Tyler Crompton
Tyler Crompton

Reputation: 12672

Given a list of Unicode code points, how does one split them into a list of Unicode characters?

I'm writing a lexical analyzer for Unicode text. Many Unicode characters require multiple code points (even after canonical composition). For example, tuple(map(ord, unicodedata.normalize('NFC', 'ā́'))) evaluates to (257, 769). How can I know where the boundary is between two characters? Additionally, I'd like to store the unnormalized version of the text. My input is guaranteed to be Unicode.

So far, this is what I have:

from unicodedata import normalize

def split_into_characters(text):
    character = ""
    characters = []

    for i in range(len(text)):
        character += text[i]

        if len(normalize('NFKC', character)) > 1:
            characters.append(character[:-1])
            character = character[-1]

    if len(character) > 0:
        characters.append(character)

    return characters

print(split_into_characters('Puélla in vī́llā vīcī́nā hábitat.'))

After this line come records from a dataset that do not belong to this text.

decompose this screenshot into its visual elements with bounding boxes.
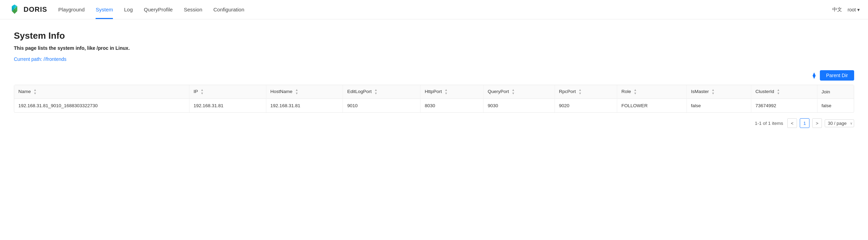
- cell-role: FOLLOWER: [617, 99, 687, 113]
- sort-arrows-clusterid: ▲▼: [777, 89, 780, 95]
- cell-hostname: 192.168.31.81: [266, 99, 343, 113]
- data-table: Name ▲▼ IP ▲▼ HostName ▲▼ EditLogPort ▲▼: [14, 85, 854, 113]
- col-ismaster[interactable]: IsMaster ▲▼: [687, 85, 751, 99]
- cell-join: false: [817, 99, 854, 113]
- col-name[interactable]: Name ▲▼: [14, 85, 189, 99]
- col-rpcport[interactable]: RpcPort ▲▼: [555, 85, 617, 99]
- language-button[interactable]: 中文: [832, 7, 842, 13]
- sort-arrows-hostname: ▲▼: [295, 89, 298, 95]
- page-size-select[interactable]: 10 / page 20 / page 30 / page 50 / page: [825, 119, 854, 127]
- parent-dir-button[interactable]: Parent Dir: [820, 70, 854, 81]
- prev-page-button[interactable]: <: [787, 118, 797, 128]
- sort-arrows-rpcport: ▲▼: [578, 89, 582, 95]
- page-1-button[interactable]: 1: [800, 118, 809, 128]
- cell-queryport: 9030: [483, 99, 555, 113]
- page-description: This page lists the system info, like /p…: [14, 45, 854, 51]
- sort-arrows-editlogport: ▲▼: [374, 89, 378, 95]
- cell-ismaster: false: [687, 99, 751, 113]
- current-path-link[interactable]: Current path: //frontends: [14, 56, 854, 62]
- col-httpport[interactable]: HttpPort ▲▼: [420, 85, 484, 99]
- main-nav: Playground System Log QueryProfile Sessi…: [58, 0, 244, 19]
- sort-arrows-name: ▲▼: [34, 89, 37, 95]
- nav-item-session[interactable]: Session: [184, 0, 202, 19]
- col-queryport[interactable]: QueryPort ▲▼: [483, 85, 555, 99]
- cell-name: 192.168.31.81_9010_1688303322730: [14, 99, 189, 113]
- main-content: System Info This page lists the system i…: [0, 19, 868, 139]
- nav-item-system[interactable]: System: [96, 0, 113, 19]
- logo-text: DORIS: [24, 6, 47, 13]
- sort-arrows-queryport: ▲▼: [512, 89, 515, 95]
- header-right: 中文 root ▾: [832, 7, 860, 13]
- nav-item-configuration[interactable]: Configuration: [213, 0, 244, 19]
- user-dropdown-icon: ▾: [857, 7, 860, 12]
- col-ip[interactable]: IP ▲▼: [189, 85, 266, 99]
- nav-item-log[interactable]: Log: [124, 0, 133, 19]
- col-role[interactable]: Role ▲▼: [617, 85, 687, 99]
- nav-item-queryprofile[interactable]: QueryProfile: [144, 0, 172, 19]
- page-title: System Info: [14, 30, 854, 41]
- sort-arrows-ip: ▲▼: [201, 89, 204, 95]
- logo: DORIS: [8, 3, 47, 16]
- table-row: 192.168.31.81_9010_1688303322730 192.168…: [14, 99, 854, 113]
- user-menu[interactable]: root ▾: [848, 7, 860, 12]
- sort-arrows-role: ▲▼: [634, 89, 637, 95]
- nav-item-playground[interactable]: Playground: [58, 0, 85, 19]
- cell-clusterid: 73674992: [751, 99, 817, 113]
- cell-ip: 192.168.31.81: [189, 99, 266, 113]
- table-header-row: Name ▲▼ IP ▲▼ HostName ▲▼ EditLogPort ▲▼: [14, 85, 854, 99]
- filter-icon[interactable]: ⧫: [813, 72, 816, 79]
- toolbar: ⧫ Parent Dir: [14, 70, 854, 81]
- header: DORIS Playground System Log QueryProfile…: [0, 0, 868, 19]
- logo-icon: [8, 3, 21, 16]
- cell-rpcport: 9020: [555, 99, 617, 113]
- page-size-wrapper: 10 / page 20 / page 30 / page 50 / page: [825, 119, 854, 127]
- sort-arrows-ismaster: ▲▼: [711, 89, 715, 95]
- col-join[interactable]: Join: [817, 85, 854, 99]
- next-page-button[interactable]: >: [812, 118, 822, 128]
- cell-httpport: 8030: [420, 99, 484, 113]
- sort-arrows-httpport: ▲▼: [444, 89, 448, 95]
- col-editlogport[interactable]: EditLogPort ▲▼: [343, 85, 420, 99]
- user-label: root: [848, 7, 856, 12]
- col-clusterid[interactable]: ClusterId ▲▼: [751, 85, 817, 99]
- cell-editlogport: 9010: [343, 99, 420, 113]
- pagination: 1-1 of 1 items < 1 > 10 / page 20 / page…: [14, 118, 854, 128]
- col-hostname[interactable]: HostName ▲▼: [266, 85, 343, 99]
- pagination-info: 1-1 of 1 items: [755, 121, 783, 126]
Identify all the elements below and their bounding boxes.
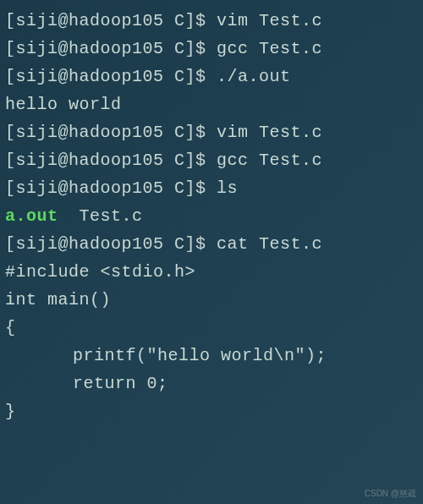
code-text: { — [5, 318, 16, 337]
source-line: #include <stdio.h> — [5, 258, 418, 286]
code-text: return 0; — [73, 374, 168, 393]
file-list: Test.c — [58, 206, 143, 226]
source-line: printf("hello world\n"); — [5, 342, 418, 370]
code-text: int main() — [5, 290, 111, 310]
prompt: [siji@hadoop105 C]$ — [5, 67, 217, 86]
source-line: } — [5, 397, 418, 425]
command-text: vim Test.c — [217, 123, 322, 142]
terminal-line: [siji@hadoop105 C]$ cat Test.c — [5, 230, 418, 258]
executable-file: a.out — [5, 206, 58, 226]
command-text: gcc Test.c — [217, 39, 322, 58]
code-text: } — [5, 402, 16, 421]
source-line: int main() — [5, 286, 418, 314]
prompt: [siji@hadoop105 C]$ — [5, 11, 217, 30]
terminal-line: [siji@hadoop105 C]$ ls — [5, 174, 418, 202]
prompt: [siji@hadoop105 C]$ — [5, 123, 217, 142]
prompt: [siji@hadoop105 C]$ — [5, 151, 217, 170]
watermark: CSDN @慈疏 — [365, 487, 416, 501]
terminal-line: [siji@hadoop105 C]$ vim Test.c — [5, 7, 418, 35]
ls-output: a.out Test.c — [5, 202, 418, 230]
source-line: { — [5, 314, 418, 342]
terminal-line: [siji@hadoop105 C]$ gcc Test.c — [5, 146, 418, 174]
terminal-output: hello world — [5, 90, 418, 118]
code-text: #include <stdio.h> — [5, 262, 195, 282]
command-text: gcc Test.c — [217, 151, 322, 170]
command-text: vim Test.c — [217, 11, 322, 30]
terminal-line: [siji@hadoop105 C]$ vim Test.c — [5, 118, 418, 146]
code-text: printf("hello world\n"); — [73, 346, 327, 365]
terminal-line: [siji@hadoop105 C]$ gcc Test.c — [5, 35, 418, 63]
terminal-line: [siji@hadoop105 C]$ ./a.out — [5, 63, 418, 90]
source-line: return 0; — [5, 370, 418, 397]
output-text: hello world — [5, 95, 122, 114]
prompt: [siji@hadoop105 C]$ — [5, 234, 217, 254]
command-text: ./a.out — [217, 67, 291, 86]
prompt: [siji@hadoop105 C]$ — [5, 39, 217, 58]
command-text: ls — [217, 178, 238, 198]
command-text: cat Test.c — [217, 234, 322, 254]
prompt: [siji@hadoop105 C]$ — [5, 178, 217, 198]
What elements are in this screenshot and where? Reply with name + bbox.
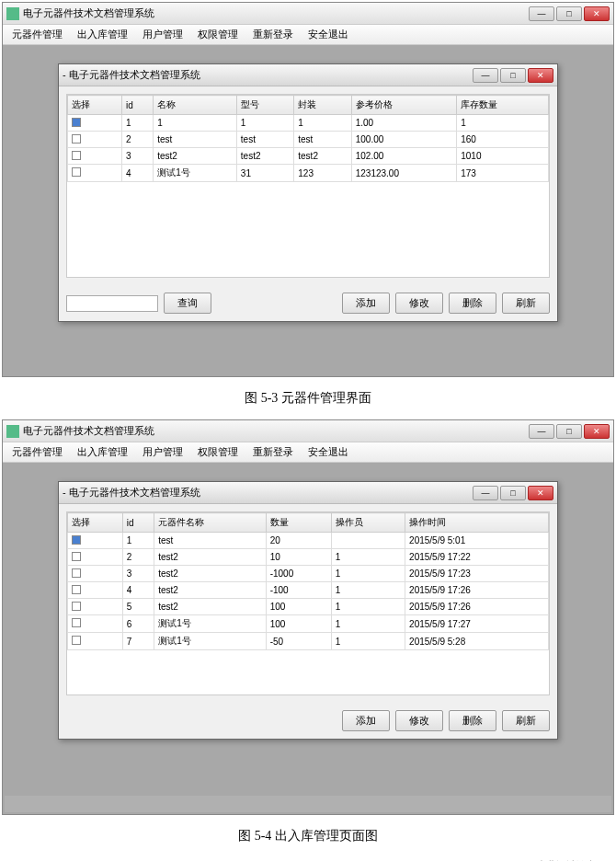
menu-item-4[interactable]: 重新登录 [247,443,299,461]
column-header[interactable]: 名称 [154,96,237,115]
cell: 1.00 [351,115,457,132]
column-header[interactable]: 封装 [294,96,351,115]
column-header[interactable]: 操作时间 [405,513,549,533]
cell: 10 [266,549,331,566]
edit-button[interactable]: 修改 [395,293,443,314]
column-header[interactable]: 元器件名称 [154,513,266,533]
delete-button[interactable]: 删除 [449,710,496,731]
cell: 31 [236,165,293,182]
row-checkbox[interactable] [72,602,81,611]
row-checkbox[interactable] [72,535,81,545]
column-header[interactable]: 操作员 [331,513,405,533]
cell: test [154,132,237,148]
row-checkbox[interactable] [72,618,81,627]
cell: 4 [122,582,154,599]
refresh-button[interactable]: 刷新 [502,293,550,314]
table-row[interactable]: 3test2-100012015/5/9 17:23 [68,566,549,582]
cell: 1 [236,115,293,132]
menu-item-3[interactable]: 权限管理 [192,443,244,461]
column-header[interactable]: 选择 [68,513,123,533]
cell: 1 [331,549,405,566]
table-row[interactable]: 6测试1号10012015/5/9 17:27 [68,615,549,633]
close-button[interactable]: ✕ [584,424,610,439]
column-header[interactable]: id [122,513,154,533]
main-window-1: 电子元器件技术文档管理系统 — □ ✕ 元器件管理出入库管理用户管理权限管理重新… [2,2,614,377]
maximize-button[interactable]: □ [500,486,526,500]
table-row[interactable]: 2test21012015/5/9 17:22 [68,549,549,566]
maximize-button[interactable]: □ [556,6,582,21]
refresh-button[interactable]: 刷新 [502,710,550,731]
cell: test2 [154,599,266,615]
maximize-button[interactable]: □ [500,68,526,83]
table-row[interactable]: 2testtesttest100.00160 [68,132,549,148]
row-checkbox[interactable] [72,636,81,645]
menu-item-1[interactable]: 出入库管理 [72,443,133,461]
add-button[interactable]: 添加 [342,710,390,731]
menu-item-0[interactable]: 元器件管理 [6,26,68,43]
row-checkbox[interactable] [72,552,81,561]
cell: 1 [331,566,405,582]
row-checkbox[interactable] [72,167,81,177]
query-button[interactable]: 查询 [164,293,211,314]
menu-item-3[interactable]: 权限管理 [192,26,244,43]
menu-item-2[interactable]: 用户管理 [137,26,188,43]
column-header[interactable]: 库存数量 [457,96,549,115]
table-row[interactable]: 5test210012015/5/9 17:26 [68,599,549,615]
table-row[interactable]: 7测试1号-5012015/5/9 5:28 [68,633,549,650]
titlebar: 电子元器件技术文档管理系统 — □ ✕ [3,3,613,25]
cell: 测试1号 [154,165,237,182]
table-row[interactable]: 1test202015/5/9 5:01 [68,533,549,549]
cell: 173 [457,165,549,182]
cell: 2015/5/9 17:26 [405,599,549,615]
minimize-button[interactable]: — [529,6,554,21]
row-checkbox[interactable] [72,118,81,127]
cell: 5 [122,599,154,615]
menu-item-4[interactable]: 重新登录 [247,26,299,43]
cell: -100 [266,582,331,599]
cell: 2015/5/9 17:23 [405,566,549,582]
menu-item-2[interactable]: 用户管理 [137,443,188,461]
maximize-button[interactable]: □ [556,424,582,439]
inner-title: - 电子元器件技术文档管理系统 [63,68,473,82]
column-header[interactable]: 参考价格 [351,96,457,115]
close-button[interactable]: ✕ [584,6,610,21]
edit-button[interactable]: 修改 [395,710,443,731]
figure-caption-1: 图 5-3 元器件管理界面 [0,379,616,418]
minimize-button[interactable]: — [473,68,498,83]
add-button[interactable]: 添加 [342,293,390,314]
table-row[interactable]: 11111.001 [68,115,549,132]
row-checkbox[interactable] [72,134,81,144]
close-button[interactable]: ✕ [528,68,553,83]
cell: test [236,132,293,148]
inner-titlebar: - 电子元器件技术文档管理系统 — □ ✕ [59,64,557,86]
cell: 100.00 [351,132,457,148]
column-header[interactable]: 数量 [266,513,331,533]
cell: 1 [294,115,351,132]
menu-item-0[interactable]: 元器件管理 [6,443,68,461]
table-row[interactable]: 4测试1号31123123123.00173 [68,165,549,182]
column-header[interactable]: 选择 [68,96,122,115]
cell: 2015/5/9 5:28 [405,633,549,650]
row-checkbox[interactable] [72,585,81,594]
table-row[interactable]: 4test2-10012015/5/9 17:26 [68,582,549,599]
row-checkbox[interactable] [72,568,81,578]
cell: -1000 [266,566,331,582]
table-row[interactable]: 3test2test2test2102.001010 [68,148,549,165]
cell [331,533,405,549]
menu-item-5[interactable]: 安全退出 [302,443,354,461]
minimize-button[interactable]: — [473,486,498,500]
minimize-button[interactable]: — [529,424,554,439]
client-area: - 电子元器件技术文档管理系统 — □ ✕ 选择id名称型号封装参考价格库存数量… [3,45,613,376]
close-button[interactable]: ✕ [528,486,553,500]
menu-item-5[interactable]: 安全退出 [302,26,354,43]
delete-button[interactable]: 删除 [449,293,496,314]
column-header[interactable]: 型号 [236,96,293,115]
search-input[interactable] [66,295,158,312]
menu-item-1[interactable]: 出入库管理 [72,26,133,43]
cell: 1 [331,615,405,633]
column-header[interactable]: id [122,96,154,115]
row-checkbox[interactable] [72,151,81,160]
statusbar [5,796,611,812]
cell: 100 [266,599,331,615]
cell: test [154,533,266,549]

This incorrectly prints the following:

['P', 'u', 'é', 'l', 'l', 'a', ' ', 'i', 'n', ' ', 'v', 'ī', '́', 'l', 'l', 'ā', ' ', 'v', 'ī', 'c', 'ī', '́', 'n', 'ā', ' ', 'h', 'á', 'b', 'i', 't', 'a', 't', '.']

I expect it to print the following:

['P', 'u', 'é', 'l', 'l', 'a', ' ', 'i', 'n', ' ', 'v', 'ī́', 'l', 'l', 'ā', ' ', 'v', 'ī', 'c', 'ī́', 'n', 'ā', ' ', 'h', 'á', 'b', 'i', 't', 'a', 't', '.']

Upvotes: 2

Views: 371

Answers (2)

Achilles
Achilles

Reputation: 21

You may want to use the pyuegc library, an implementation of the Unicode algorithm for breaking code point sequences into extended grapheme clusters as specified in UAX #29.

from pyuegc import EGC  # pip install pyuegc

string = 'Puélla in vī́llā vīcī́nā hábitat.'
egc = EGC(string)
print(egc)
# ['P', 'u', 'é', 'l', 'l', 'a', ' ', 'i', 'n', ' ', 'v', 'ī́', 'l', 'l', 'ā', ' ', 'v', 'ī', 'c', 'ī́', 'n', 'ā', ' ', 'h', 'á', 'b', 'i', 't', 'a', 't', '.']

print(len(string))
# 35
print(len(egc))
# 31

Upvotes: 1

一二三
一二三

Reputation: 21259

The boundaries between perceived characters can be identified with Unicode's Grapheme Cluster Boundary algorithm. Python's unicodedata module doesn't have the necessary data for the algorithm (the Grapheme_Cluster_Break property), but complete implementations can be found in libraries like PyICU and uniseg.